Cada uno de nosotros tiene su propia idea del amor. ¿Por dónde va la tuya? ¿Piensas que el amor es algo que encuentras o que te sucede?
Hay personas que tienen esa concepción del amor: sin que tú tengas nada que ver, el amor llega el día que quiere y se va el día menos pensado.
Considerémoslo. Un buen día, conoces a una persona y la flecha de Cupido te alcanza el corazón. (No tiene porqué ser una persona. Puede tratarse de un proyecto o de una actividad.)
Es cierto que no has tenido mucho que ver en el proceso. Esa persona te gusta porque sí. Flotas. Eres feliz. Así lo sientes con cada fibra de tu ser.
Poco a poco, comienzas a estar entre dos grandes opciones. La primera, dejarte llevar y aprovechar esa felicidad mientras dure. La segunda, tomar la decisión consciente de amar.
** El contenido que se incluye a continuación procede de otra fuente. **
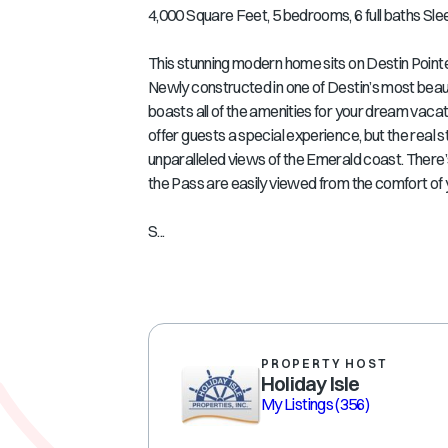
4,000 Square Feet, 5 bedrooms, 6 full baths Sle
This stunning modern home sits on Destin Pointe
Newly constructed in one of Destin’s most beau
boasts all of the amenities for your dream vacat
offer guests a special experience, but the real s
unparalleled views of the Emerald coast. There’s
the Pass are easily viewed from the comfort of 
S...
PROPERTY HOST
Holiday Isle
My Listings
(356)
La segunda es la más difícil. Es la que yo creo que toman las parejas más sólidas y felices. O, también, la que toman personas que llevan años enamoradas de su profesión o de su afición.
Pasado el deslumbramiento inicial del flechazo, el amor es una decisión. O puede serlo. Esta decisión, como otras tantas, se renueva cada día, siendo su parte visible esa serie de pequeños gestos orientados a proteger, mantener y ayudar a crecer a ese amor.
Como pasa con cualquier proyecto, tu decisión de amar (y las acciones que realizas consecuentes con esa decisión) puede tener éxito o fracasar. Aun así, las probabilidades de éxito son mayores que si dejas que el amor te suceda o dure lo que le parezca.
Ésa es la concepción que algunos tenemos sobre el amor. Elegimos amar cada día, en cuanto suena el despertador. Elegimos qué. Elegimos a quién. Y nos esmeramos en que el amor crezca sano y dé frutos.
Suena a responsabilidad, a trabajo, a enfoque y esfuerzo mantenido. Pero, si seguimos amando así, es porque nos parece el trabajo más bonito del mundo.
¿Qué hay de ti? ¿Eliges amar o dejas que te suceda?